OK, so now I get a bit of the appeal of Minecraft. I was never quite oblivious to it but I can see how the building and wandering in the world is a pretty fascinating experience. I spent some time “flying” high above the world, watching the contours being drawn out in each direction. That was pretty nifty, to think we were in the map as it was being made.

And the dogs seemed pretty happy.

Peace (in the craft),
Kevin

Slice of Life: A Pivot Point

(This is part of the Slice of Life writing activity sponsored by Two Writing Teachers. Come join us by writing about small moments each Tuesday.)

SOL

Something strange has happened in the dynamics of my classroom in the past two weeks or so. I’m not sure exactly where or what it springs from, and I struggling right now with how to right the ship, too. There are always pivot points each year in a classroom culture where the mood of a group of kids can suddenly turn from what you thought it was to something you were not expecting it to be at all.

I am at one of the pivots, and I don’t like it at all.

Sometimes, the pivot a good thing. Maturity kicks in. Friendships blossom. A cohesiveness emerges. You hope that, as the teacher, your work around community building has paid off, that the small things can make a big difference in the way kids see themselves, and the world — the small world of the classroom as well as the large world of the World.

Right now, my class is sort of in opposite mode, and I obviously won’t go into specifics, but there’s a small clique of students who are making negative ripples as part of social posturing, and I am worried about the tide. I’m not turning a blind eye to it. I’m addressing what I see, and what I hear, and what I hear about, as quickly and as judiciously as I can. I’m using positive reinforcement and negative consequences. Parents are involved. The administration is involved. And I am reaching into the teaching bag for all I have, in hopes I can change what needs to be changed so we can move forward with positive energy — all of us.

Still, youthful social dynamics can be a powerful force. On their own, each student in this clique is a nice kid. As a group, they become something I barely recognize at times when I hear some of the stories of how they treat others in the hallways, on the playground, on the bus. And, online, too. Never in the classroom, though.
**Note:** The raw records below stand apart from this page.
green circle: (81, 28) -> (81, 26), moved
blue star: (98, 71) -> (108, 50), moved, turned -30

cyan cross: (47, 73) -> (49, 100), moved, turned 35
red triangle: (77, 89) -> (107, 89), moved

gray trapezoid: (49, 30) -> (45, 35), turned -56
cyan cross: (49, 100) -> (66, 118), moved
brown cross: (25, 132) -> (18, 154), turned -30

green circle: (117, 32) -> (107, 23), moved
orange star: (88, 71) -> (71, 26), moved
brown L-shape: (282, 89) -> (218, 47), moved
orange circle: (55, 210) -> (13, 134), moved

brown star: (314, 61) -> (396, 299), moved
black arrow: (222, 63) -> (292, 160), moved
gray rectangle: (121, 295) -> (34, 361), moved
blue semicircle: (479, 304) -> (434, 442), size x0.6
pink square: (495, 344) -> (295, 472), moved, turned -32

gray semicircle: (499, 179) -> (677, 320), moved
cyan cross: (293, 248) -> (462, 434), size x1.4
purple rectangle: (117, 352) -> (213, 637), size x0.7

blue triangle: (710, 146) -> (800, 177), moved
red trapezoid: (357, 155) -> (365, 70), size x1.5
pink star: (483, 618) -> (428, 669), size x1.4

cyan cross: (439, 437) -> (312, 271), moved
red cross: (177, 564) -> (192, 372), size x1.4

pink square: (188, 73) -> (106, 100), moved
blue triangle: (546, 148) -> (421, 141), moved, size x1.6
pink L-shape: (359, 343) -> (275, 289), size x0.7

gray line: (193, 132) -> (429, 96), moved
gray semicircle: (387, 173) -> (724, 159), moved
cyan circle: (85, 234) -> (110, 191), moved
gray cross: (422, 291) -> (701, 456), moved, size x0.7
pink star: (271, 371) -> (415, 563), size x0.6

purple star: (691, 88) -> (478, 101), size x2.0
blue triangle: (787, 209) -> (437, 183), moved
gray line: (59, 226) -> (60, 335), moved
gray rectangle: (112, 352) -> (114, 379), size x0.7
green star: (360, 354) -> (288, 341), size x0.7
I’m struggling to make it right, and it makes me sad and frustrated to know this, too, is part of teaching, when so many of my students just want a safe and fun place to learn each day.

Peace (in the think),
Kevin

 

Slice of Life: You Go, Girls

(This is part of Slice of Life with Two Writing Teachers. We write about small moments. You write, too.)

SOL

They were standing in line, waiting to put the laptops back on the computer cart. We’d been gaming in the classroom, working with Gamestar Mechanic to begin the process of understanding video game design by playing and analyzing games. This week, they will start the initial stages of storyboarding and building their own science-based video games.

“Girls don’t like video games,” he said to no one in particular, and there was a moment of silence as all the girls turned around to stare at him. He seemed taken aback. “I mean, they don’t right? Girls don’t like video games?”

He spoke that last line as if he walked into a pit of vipers because there was a sudden burst of loud response from the girls. I think I saw a few of his friends shake their heads, knowing what was coming.

“What’s that supposed to mean?”

“Of course, I like video games. I’m probably better than you.”

“We may not like the same games, but we like games.”

He seemed a bit shaken by the response. That’s good.

“Sorry, sorry,” he mumbled, and that gave me a teaching moment to talk to the class about the stereotypes we have of gender and technology. It’s true not every girl likes video games. Not every boy likes video games, either. But some girls are great at both playing and designing video games. And we had just had a long discussion on game design elements, where plenty of girls shared deep thoughts about design and and the games they played. (Had he even been listening?)

I think he got it. I do. And if not, the girls are going to set him straight. Count on that.